Did it turn on? Then try to turn it off again by setting led.value to False. Note: On most compatible boards you can control the internal LED via pin D13. But on some of them it is D17 and a few don’t have an internal LED.

How to save your program on the board

The REPL is great for testing something quickly. But in most cases you will write a regular program in CircuitPython and save it directly on your board.

Your board will automatically search for a file named code.py. If it does not find one, it looks for the file main.py and executes it. This means:Save the program to be executed under the name code.py directly on the CIRCUITPY drive of your board.

Whenever your board detects a change here – because you have updated and saved the code in Mu Editor – it reboots and executes the new code. This usually takes only a few seconds.

Your first program in CircuitPython

Now it’s time to write your first program, save it on your board and execute it. Also for this example a blinking LED should be enough.

Grab a breadboard, a LED and a resistor and set up the following:

A first test with CircuitPython and Adafruit Metro Express

Now copy the following code into an empty file in your Mu Editor and save it as code.py

import board
import digitalio
import time
 
led = digitalio.DigitalInOut(board.D1)
led.direction = digitalio.Direction.OUTPUT
 
while True:
    led.value = True
    time.sleep(0.5)
    led.value = False
    time.sleep(0.5)

Your LED should now turn on and off every half second. Now let’s have a look at the different parts of the code.

First you include three libraries as you know it from the Arduino IDE. Many libraries are stored in extra files and have to be saved to the lib folder on your board before you can use them.

However, the three libraries in this example are part of CircuitPython. This means that you do not have to do anything else before you can use them, except to include them:

import board
import digitalio
import time

You need the library board to access your hardware, digitalio takes care of the inputs and outputs of the board and with time you can “put your program to sleep” – similar to what you do with delay() in C++.

Then you set the LED pin (D1) and its “direction” (OUPUT). You know this from the Arduino IDE from the function pinMode().

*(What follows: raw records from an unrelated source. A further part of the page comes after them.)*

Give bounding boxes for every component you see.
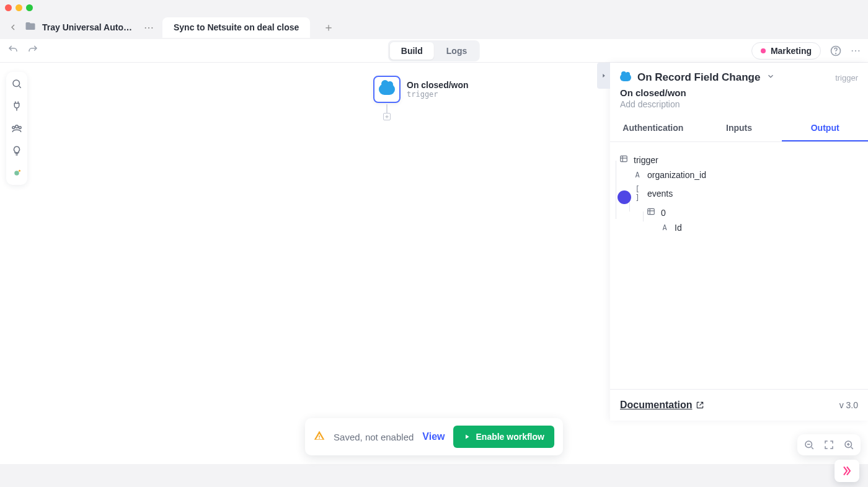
project-name[interactable]: Tray Universal Automatic xyxy=(42,22,135,32)
trigger-node-title: On closed/won xyxy=(407,80,469,90)
version-label: v 3.0 xyxy=(839,400,858,410)
tree-line xyxy=(616,161,616,219)
svg-rect-8 xyxy=(621,156,627,161)
connector-tool[interactable] xyxy=(10,99,24,113)
tree-node-events[interactable]: [ ] events xyxy=(619,182,859,205)
tree-label: events xyxy=(647,189,673,199)
tree-label: Id xyxy=(675,223,682,233)
panel-description-placeholder[interactable]: Add description xyxy=(620,99,858,109)
salesforce-icon xyxy=(620,74,631,81)
svg-point-4 xyxy=(12,127,15,129)
status-bar: Saved, not enabled View Enable workflow xyxy=(305,418,563,455)
svg-point-6 xyxy=(14,171,19,176)
chevron-down-icon[interactable] xyxy=(766,72,775,83)
enable-workflow-label: Enable workflow xyxy=(476,432,544,442)
tree-line xyxy=(643,212,644,221)
left-toolbar xyxy=(6,72,27,185)
workflow-tab-active[interactable]: Sync to Netsuite on deal close xyxy=(162,17,310,38)
hint-tool[interactable] xyxy=(10,144,24,158)
tree-label: organization_id xyxy=(647,170,706,180)
zoom-fit-button[interactable] xyxy=(823,439,835,450)
seg-logs[interactable]: Logs xyxy=(435,42,478,60)
folder-icon xyxy=(25,20,36,34)
toolbar: Build Logs Marketing ⋯ xyxy=(0,39,868,63)
more-menu-button[interactable]: ⋯ xyxy=(851,45,861,56)
seg-build[interactable]: Build xyxy=(390,42,434,60)
search-tool[interactable] xyxy=(10,77,24,91)
svg-rect-9 xyxy=(648,208,655,214)
brand-fab-button[interactable] xyxy=(835,460,859,482)
warning-icon xyxy=(314,430,325,444)
view-link[interactable]: View xyxy=(422,431,445,442)
svg-point-2 xyxy=(13,80,20,87)
tree-node-id[interactable]: A Id xyxy=(619,220,859,235)
add-step-button[interactable]: ＋ xyxy=(383,113,391,120)
string-icon: A xyxy=(632,171,642,179)
back-button[interactable] xyxy=(6,20,20,34)
tree-node-events-0[interactable]: 0 xyxy=(619,205,859,220)
play-icon xyxy=(463,433,471,440)
trigger-node-subtitle: trigger xyxy=(407,90,469,99)
view-segmented-control: Build Logs xyxy=(388,40,480,61)
environment-label: Marketing xyxy=(771,46,812,56)
environment-dot-icon xyxy=(761,48,766,53)
panel-node-name[interactable]: On closed/won xyxy=(620,87,858,98)
add-tab-button[interactable]: ＋ xyxy=(320,19,337,36)
output-tree: trigger A organization_id [ ] events 0 A… xyxy=(610,142,868,389)
zoom-out-button[interactable] xyxy=(804,439,815,450)
team-tool[interactable] xyxy=(10,122,24,135)
tree-node-organization-id[interactable]: A organization_id xyxy=(619,168,859,182)
minimize-window-icon[interactable] xyxy=(16,4,22,11)
close-window-icon[interactable] xyxy=(5,4,12,11)
cursor-indicator xyxy=(618,190,631,204)
panel-type-label: trigger xyxy=(835,73,858,83)
project-menu-button[interactable]: ⋯ xyxy=(140,22,157,34)
window-titlebar xyxy=(0,0,868,16)
tab-output[interactable]: Output xyxy=(782,115,868,141)
salesforce-icon xyxy=(379,84,395,95)
redo-button[interactable] xyxy=(27,44,38,58)
trigger-node-icon xyxy=(373,76,401,103)
zoom-controls xyxy=(797,434,861,455)
maximize-window-icon[interactable] xyxy=(26,4,33,11)
environment-badge[interactable]: Marketing xyxy=(751,42,821,60)
tree-label: 0 xyxy=(661,208,666,218)
external-link-icon xyxy=(696,401,704,409)
svg-point-7 xyxy=(19,170,20,172)
undo-button[interactable] xyxy=(7,44,19,58)
bottom-strip xyxy=(0,464,868,487)
svg-point-5 xyxy=(19,127,21,129)
array-icon: [ ] xyxy=(632,185,642,202)
documentation-link[interactable]: Documentation xyxy=(620,400,704,411)
help-button[interactable] xyxy=(830,45,842,57)
properties-panel: On Record Field Change trigger On closed… xyxy=(610,63,868,421)
documentation-label: Documentation xyxy=(620,400,692,411)
object-icon xyxy=(619,154,629,165)
enable-workflow-button[interactable]: Enable workflow xyxy=(453,426,554,448)
status-text: Saved, not enabled xyxy=(334,432,414,442)
zoom-in-button[interactable] xyxy=(843,439,854,450)
tab-authentication[interactable]: Authentication xyxy=(610,115,696,141)
string-icon: A xyxy=(660,223,670,232)
svg-point-1 xyxy=(836,53,836,53)
ai-tool[interactable] xyxy=(10,166,24,180)
panel-operation-title[interactable]: On Record Field Change xyxy=(637,71,760,84)
workflow-tab-label: Sync to Netsuite on deal close xyxy=(174,22,299,32)
tabs-row: Tray Universal Automatic ⋯ Sync to Netsu… xyxy=(0,16,868,39)
svg-point-3 xyxy=(16,125,19,128)
object-icon xyxy=(646,207,656,218)
trigger-node[interactable]: On closed/won trigger xyxy=(373,76,469,103)
tree-node-trigger[interactable]: trigger xyxy=(619,152,859,168)
tab-inputs[interactable]: Inputs xyxy=(696,115,782,141)
tree-label: trigger xyxy=(634,155,658,165)
panel-collapse-button[interactable] xyxy=(597,63,610,89)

led = digitalio.DigitalInOut(board.D1)
led.direction = digitalio.Direction.OUTPUT

Finally, you create a While-Loop that runs continuously. Here you switch on the LED with led.value = True, wait half a second and switch it off for another half second.

while True:
    led.value = True
    time.sleep(0.5)
    led.value = False
    time.sleep(0.5)

Play around with the values to see how the intervals of the LED change. When you save your program, your changes should be visible after a few seconds.

What’s next?

You now have everything you need to get started with CircuitPython. Time for your experiments. Next, check out the libraries to see which of your components and sensors you might find suitable. Then take a look at the sample codes that come with each library and start your adventure with CircuitPython!